By the 1980s, when Reagan was attacking the unions and capitalism was preparing and launching efforts to destroy anything that interfered with unfettered profit–these same middle class radicals had stock portfolios, and good jobs, and tenure, and some of them had even propelled themselves out of the middle class entirely. Their rejection of the working class was easy–they’d already done it.

And then those who wanted to tell themselves they were doing good came together with those who who didn’t care about doing good, but wanted to break down the gap between the high-income middle class black and the high-income middle class white; between the high-income middle class man and the high-income middle class woman. These groups came together easily and naturally. To them, the problem is not property relations that cause oppression and poverty and bare subsistence for millions upon millions of people; the problem is inequality between different sections of the upper middle class. From there, if you believe that “the personal is the political,” it is a simple step to saying, “I will break down this inequality among the upper middle class by making sure no one uses the generic ‘he.'” Altering language becomes the substitute–not for action in the most literal sense–but for fighting to understand the world from the point of view of taking action; from fighting to actually end oppression, to fighting to reduce inequality among the privileged.

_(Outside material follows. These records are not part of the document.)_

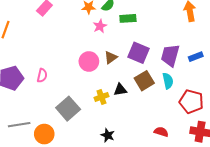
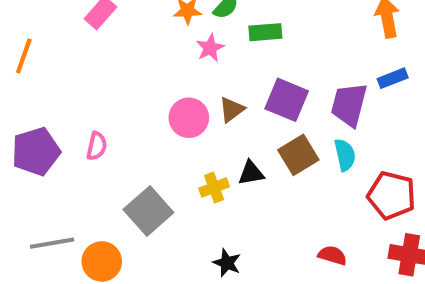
blue rectangle: (196, 57) -> (393, 78), moved

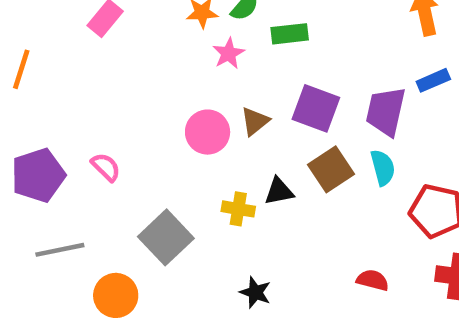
pink semicircle: (97, 146) -> (106, 167), turned -56
yellow cross: (214, 188) -> (238, 209), turned 32
gray line: (52, 243) -> (60, 250), moved

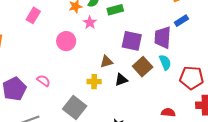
brown triangle: (255, 121) -> (106, 62), moved, turned 32
pink circle: (208, 132) -> (66, 41), moved
yellow cross: (238, 209) -> (94, 82), moved

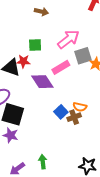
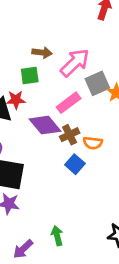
brown arrow: (41, 12) -> (42, 53), moved
orange semicircle: (80, 107) -> (93, 143), moved
brown cross: (74, 117) -> (70, 135), moved

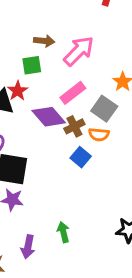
gray square: (97, 83) -> (104, 109), moved, turned -30
red star: (16, 100) -> (18, 91), turned -30
purple arrow: (23, 249) -> (28, 247), turned -35

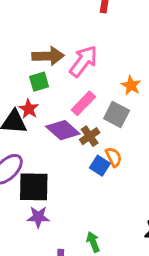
brown arrow: (44, 41) -> (48, 56), size x1.5
orange semicircle: (99, 135) -> (114, 157), moved, turned -114

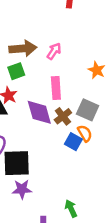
pink arrow: (83, 61) -> (54, 51), size x0.6
pink rectangle: (83, 103) -> (56, 88), turned -45
gray square: (117, 115) -> (88, 110), moved
purple diamond: (63, 130) -> (39, 112), turned 36

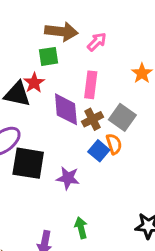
purple star: (22, 189) -> (68, 178), moved

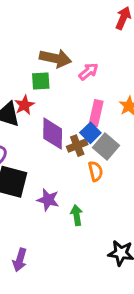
pink rectangle: (91, 85) -> (96, 113), moved
blue square: (99, 151) -> (90, 133), moved
green arrow: (81, 228) -> (77, 215), moved

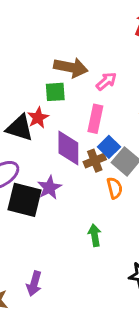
pink rectangle: (96, 113) -> (95, 119), moved
purple star: (48, 200) -> (49, 188), moved, turned 30

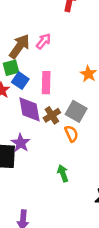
brown arrow: (71, 67) -> (19, 46), turned -55
pink arrow: (106, 81) -> (44, 41), moved
blue square: (109, 147) -> (20, 81), moved

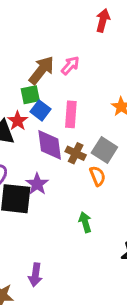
brown cross: (52, 115) -> (76, 153), turned -35

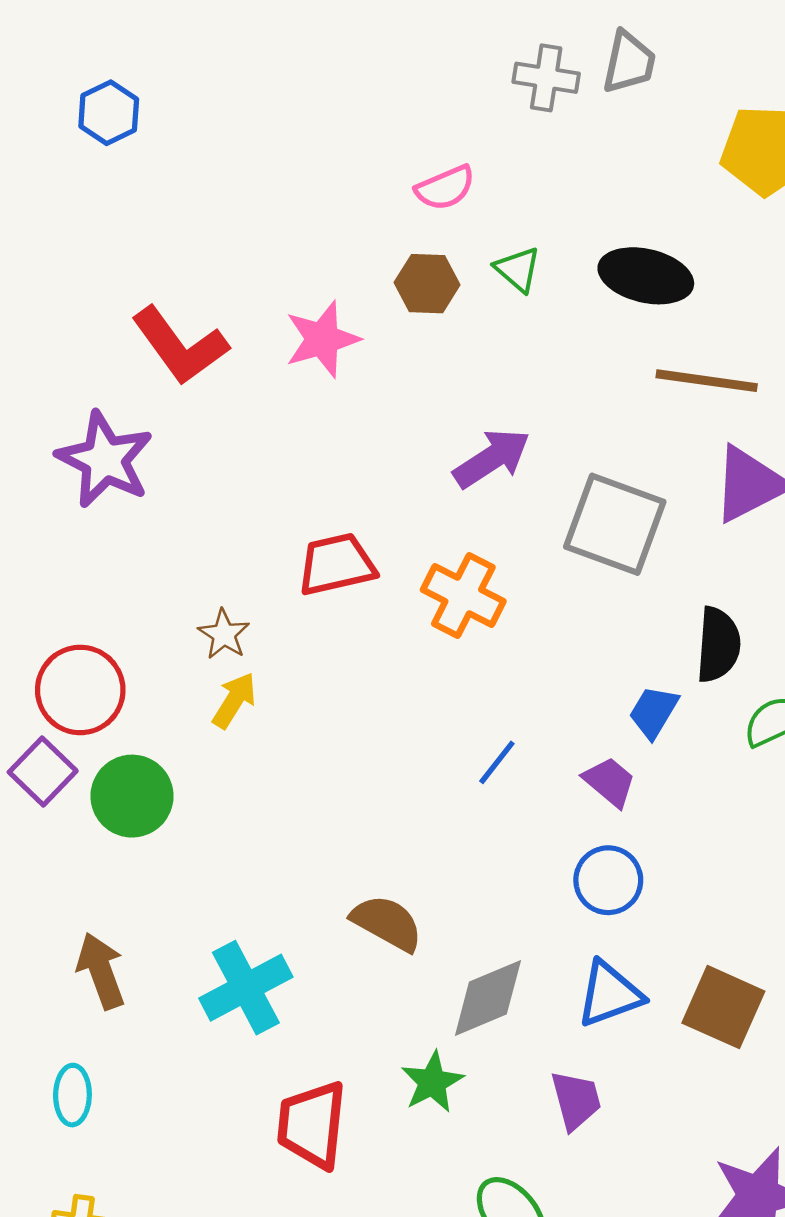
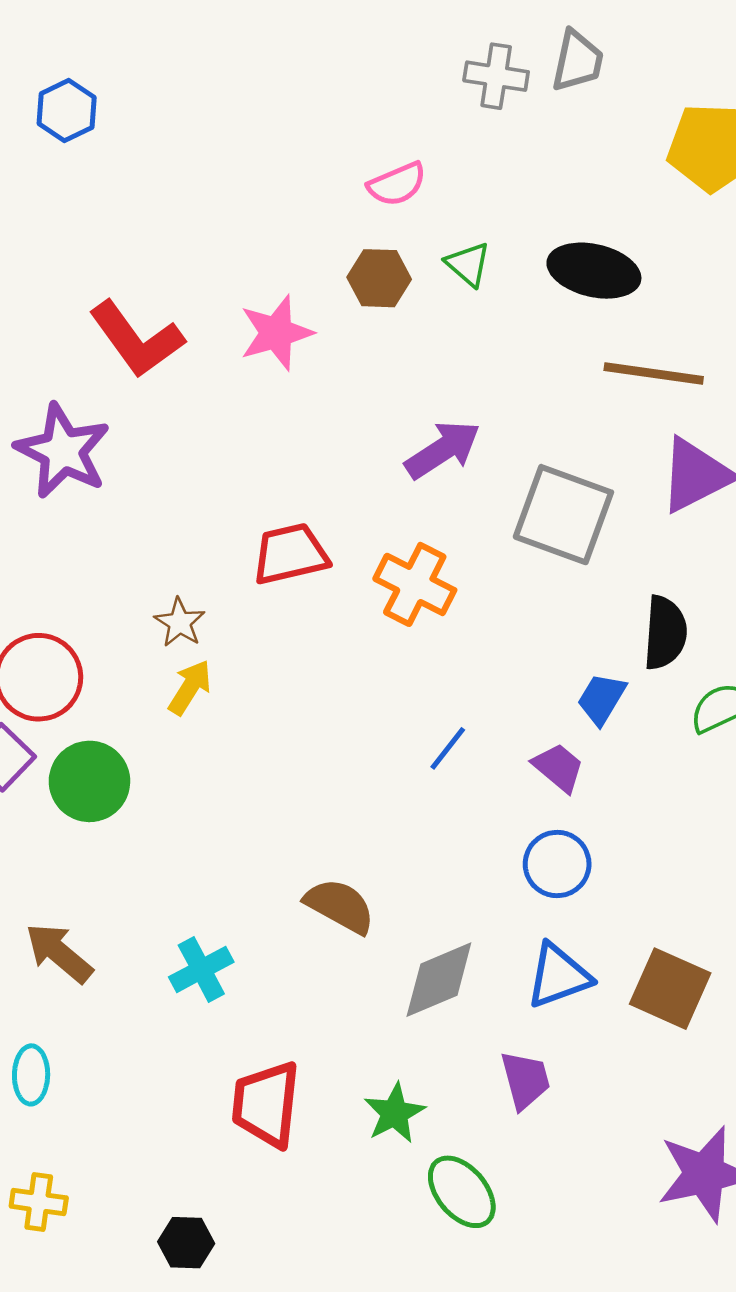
brown arrow: (101, 971) -> (59, 953), turned -30
cyan cross: (246, 988) -> (201, 969), size x0.7
green star: (432, 1082) -> (394, 1113), moved

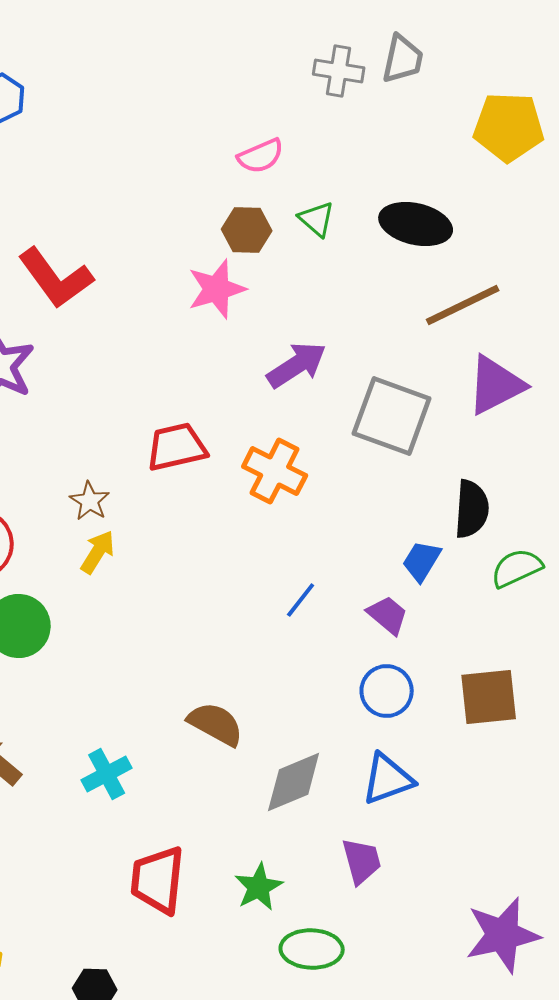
pink star: (276, 333) -> (217, 289), moved
brown line: (654, 374) -> (463, 305), turned -34
brown square: (670, 989) -> (489, 697), moved, turned -30
green ellipse: (462, 1192) -> (312, 949), turned -48

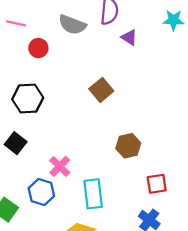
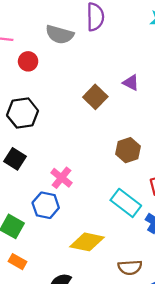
purple triangle: (129, 37) -> (131, 83), moved
cyan rectangle: (93, 194) -> (126, 203), moved, turned -40

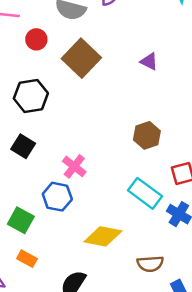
brown square: (95, 97) -> (81, 58), moved, size x1.4

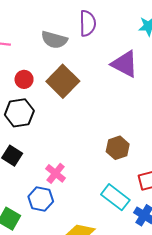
red circle: (36, 39) -> (24, 79), moved
purple triangle: (149, 61) -> (125, 64), moved, size x1.8

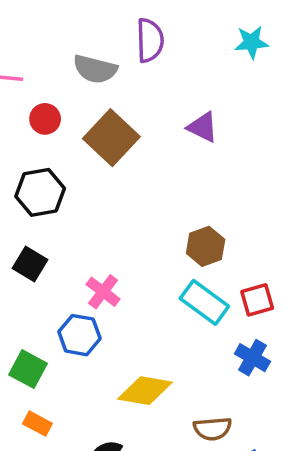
purple triangle: (125, 64) -> (203, 127), moved, size x0.7
red circle: (24, 79) -> (45, 119), moved
cyan rectangle: (115, 197) -> (204, 302), moved

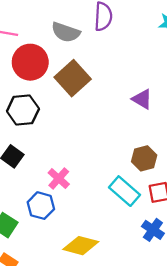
red circle: (45, 119) -> (30, 62), size x1.8
purple triangle: (203, 127) -> (142, 99), moved
brown hexagon: (206, 246) -> (144, 158), moved

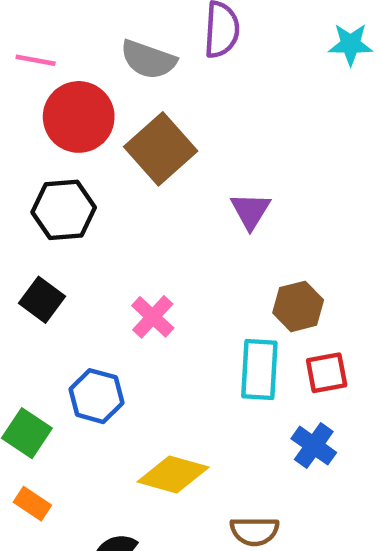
purple triangle: (142, 99) -> (250, 211), moved, turned 30
pink cross: (59, 178) -> (153, 317), moved
cyan rectangle: (125, 191) -> (259, 370), turned 52

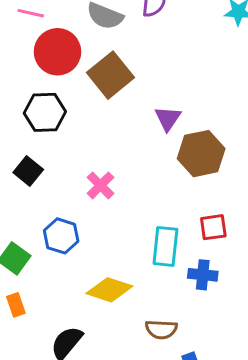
brown hexagon: (298, 306) -> (201, 154), moved, size x1.4
cyan rectangle: (259, 370) -> (165, 246), moved
blue cross: (314, 446) -> (203, 275), turned -32
orange rectangle: (32, 504) -> (16, 305), turned 35

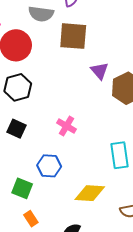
brown square: (110, 75) -> (73, 36), moved, turned -32

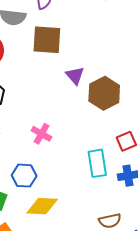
yellow diamond: (90, 193) -> (42, 206), moved

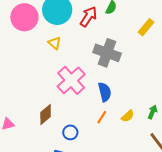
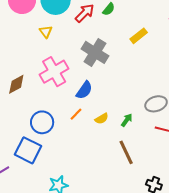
blue semicircle: (105, 92) -> (84, 90), turned 36
brown diamond: (46, 114) -> (16, 84), moved
blue circle: (70, 132) -> (42, 122), size x1.5

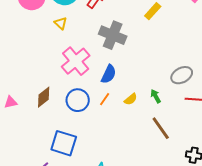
brown diamond: (16, 84) -> (44, 97), moved
green arrow: (127, 120) -> (156, 96), turned -56
blue circle: (42, 122) -> (78, 100), moved

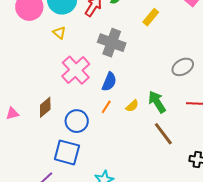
gray ellipse: (182, 75) -> (183, 67), moved
green arrow: (156, 96) -> (157, 102), size x1.6
blue circle: (78, 100) -> (77, 121), moved

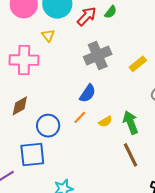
yellow rectangle: (151, 17) -> (138, 64), moved
gray cross: (112, 43) -> (98, 55), turned 36
pink cross: (76, 70) -> (24, 60), moved, turned 32
blue square: (67, 152) -> (32, 155), turned -32

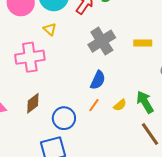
yellow rectangle: (138, 64) -> (143, 43), turned 48

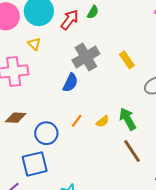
yellow rectangle: (143, 43) -> (127, 60), turned 54
blue semicircle: (98, 80) -> (70, 83), moved
brown diamond: (33, 103) -> (16, 118), turned 40

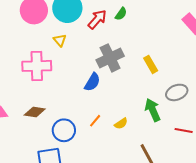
green arrow: (128, 119) -> (153, 110), moved

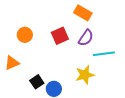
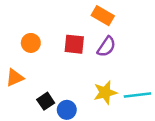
red square: (60, 36) -> (74, 44), turned 30
cyan line: (104, 54) -> (137, 95), moved

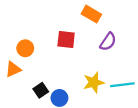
orange circle: (31, 43) -> (25, 48), moved
purple semicircle: (106, 47) -> (108, 42), moved

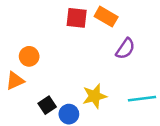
red square: (66, 39) -> (77, 18), moved
yellow star: (94, 82) -> (95, 96), moved

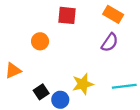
orange rectangle: (106, 17) -> (113, 14), moved
orange circle: (29, 56) -> (40, 41), moved

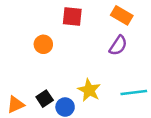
orange triangle: (13, 71) -> (16, 105), moved
yellow star: (83, 84) -> (89, 90), turned -30

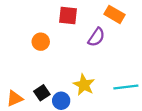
purple semicircle: (118, 46) -> (96, 37), moved

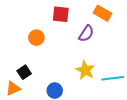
yellow star: (84, 85) -> (85, 70), moved
black square: (42, 93) -> (24, 72), moved

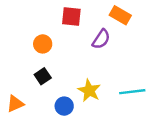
yellow star: (85, 70) -> (89, 91), moved
black square: (24, 72) -> (43, 76), moved

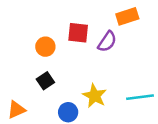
orange rectangle: (120, 15) -> (127, 16), turned -48
red square: (71, 17) -> (78, 33), moved

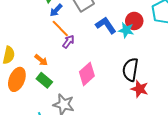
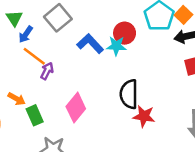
green rectangle: (44, 80) -> (35, 115), moved, turned 35

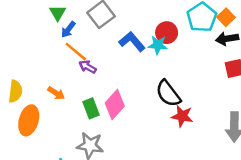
purple arrow: (47, 71) -> (88, 67), turned -90
black semicircle: (129, 94) -> (168, 94), turned -40
green rectangle: (35, 115) -> (91, 108), moved

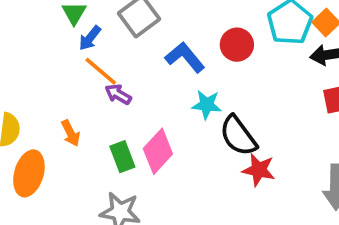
cyan star: (158, 45) -> (207, 105), moved
orange arrow: (56, 93) -> (71, 133), turned 30

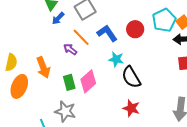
orange line: (101, 71) -> (81, 37), moved
orange arrow: (71, 133) -> (43, 67), size x1.5
red star: (259, 170) -> (131, 108), moved

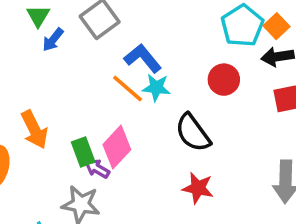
red circle: (135, 29) -> (224, 80), moved
orange line: (81, 37) -> (128, 88), moved
purple arrow: (70, 49) -> (97, 169), moved
cyan star: (116, 59) -> (156, 88), moved

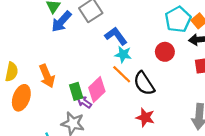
blue arrow: (53, 40) -> (61, 22), size x1.5
orange line: (128, 88) -> (122, 74), moved

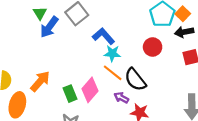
orange arrow: (47, 76) -> (40, 81), turned -110
purple arrow: (84, 102) -> (121, 98), moved

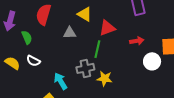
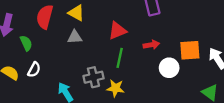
yellow triangle: (85, 14) -> (76, 13), moved
green line: (97, 49) -> (120, 58), moved
white semicircle: (33, 61) -> (34, 70), turned -88

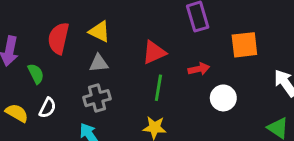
orange square: (190, 50) -> (244, 45), moved
gray cross: (93, 77) -> (97, 98), moved

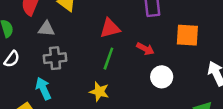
gray triangle: (99, 63) -> (46, 29), moved
red arrow: (199, 69) -> (145, 49), turned 30

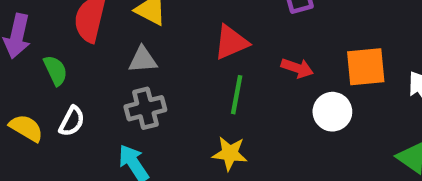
gray triangle: (46, 29) -> (143, 60), moved
orange square: (187, 35) -> (366, 67), moved

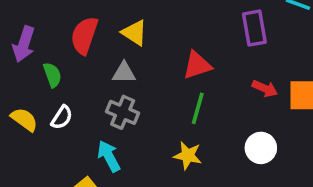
red arrow: (297, 68) -> (265, 88), moved
gray cross: (145, 108) -> (123, 112), turned 32
white circle: (332, 112) -> (261, 148), moved

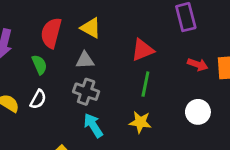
green semicircle: (52, 75) -> (39, 65), moved
cyan arrow: (109, 156) -> (93, 125), moved

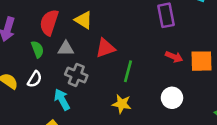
red triangle: (143, 50) -> (105, 48), moved
gray triangle: (85, 60) -> (66, 49), moved
cyan arrow: (93, 125) -> (62, 99), moved

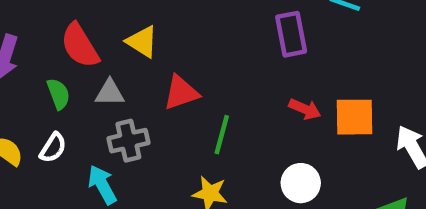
red semicircle: (49, 22) -> (80, 46), turned -50
gray cross: (76, 75) -> (128, 141), turned -35

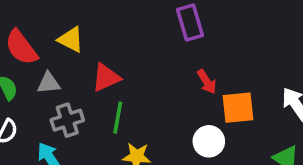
red arrow: (305, 109) -> (207, 82), turned 40
orange square: (354, 117) -> (238, 108), moved
green line: (222, 135) -> (118, 118), moved

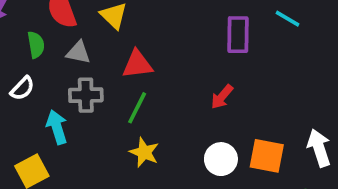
red arrow: (207, 82) -> (222, 97), moved, turned 55
orange square: (238, 108) -> (267, 156), moved

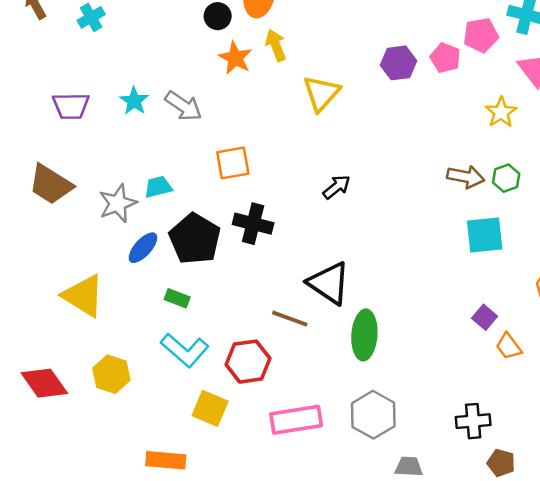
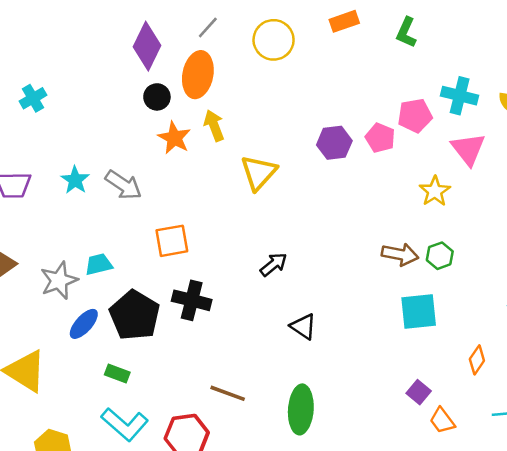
black triangle: (329, 283) -> (303, 326), moved, size x0.6

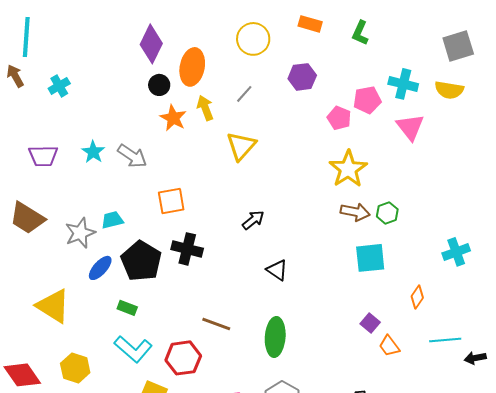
orange rectangle: (344, 21) -> (310, 24), turned 35
gray line: (208, 27) -> (244, 94), moved
purple hexagon: (334, 143) -> (302, 77), moved
yellow star: (435, 191) -> (348, 169), moved, size x1.5

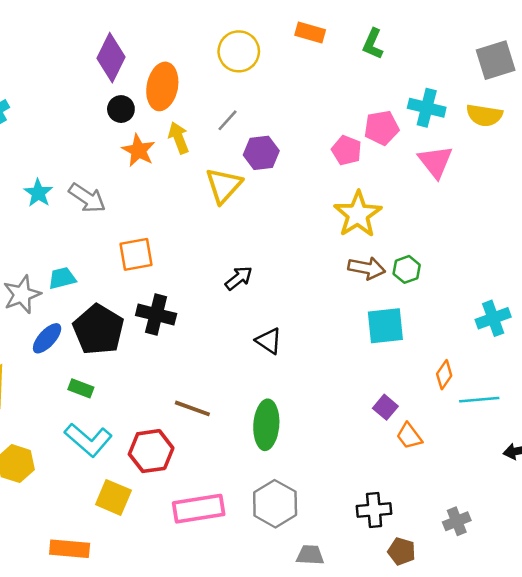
purple hexagon: (302, 77) -> (261, 153), moved
cyan line: (445, 340) -> (479, 400), moved

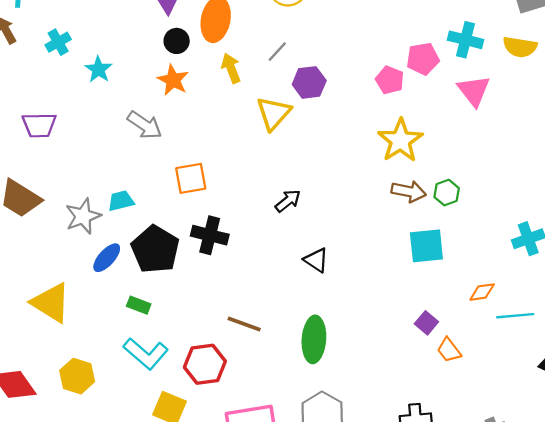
orange star: (139, 150) -> (173, 80), moved
cyan star: (38, 193) -> (98, 69), moved
orange diamond: (444, 375) -> (482, 292), turned 48

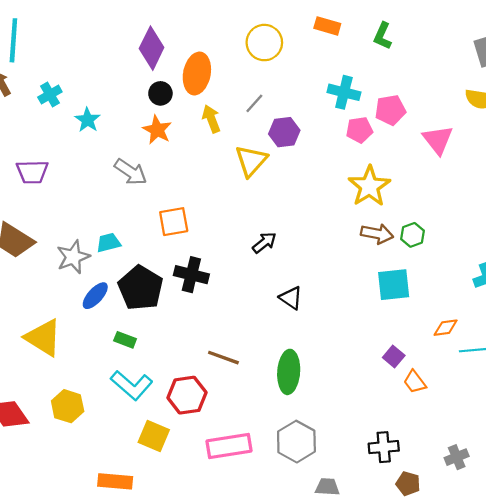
cyan cross: (466, 40) -> (344, 92), moved
pink pentagon: (390, 80) -> (359, 130), turned -30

Today’s PC movement is an outgrowth of the subjective idealism of the New Left. Subjective idealism is the belief that consciousness determines being combined with a focus on the consciousness of individuals, rather than the consciousness of the masses.  Just like its empty-headed twin sibling Identity Politics, it ends up supporting capitalism, supporting oppression, and making the struggle for genuine equality more difficult.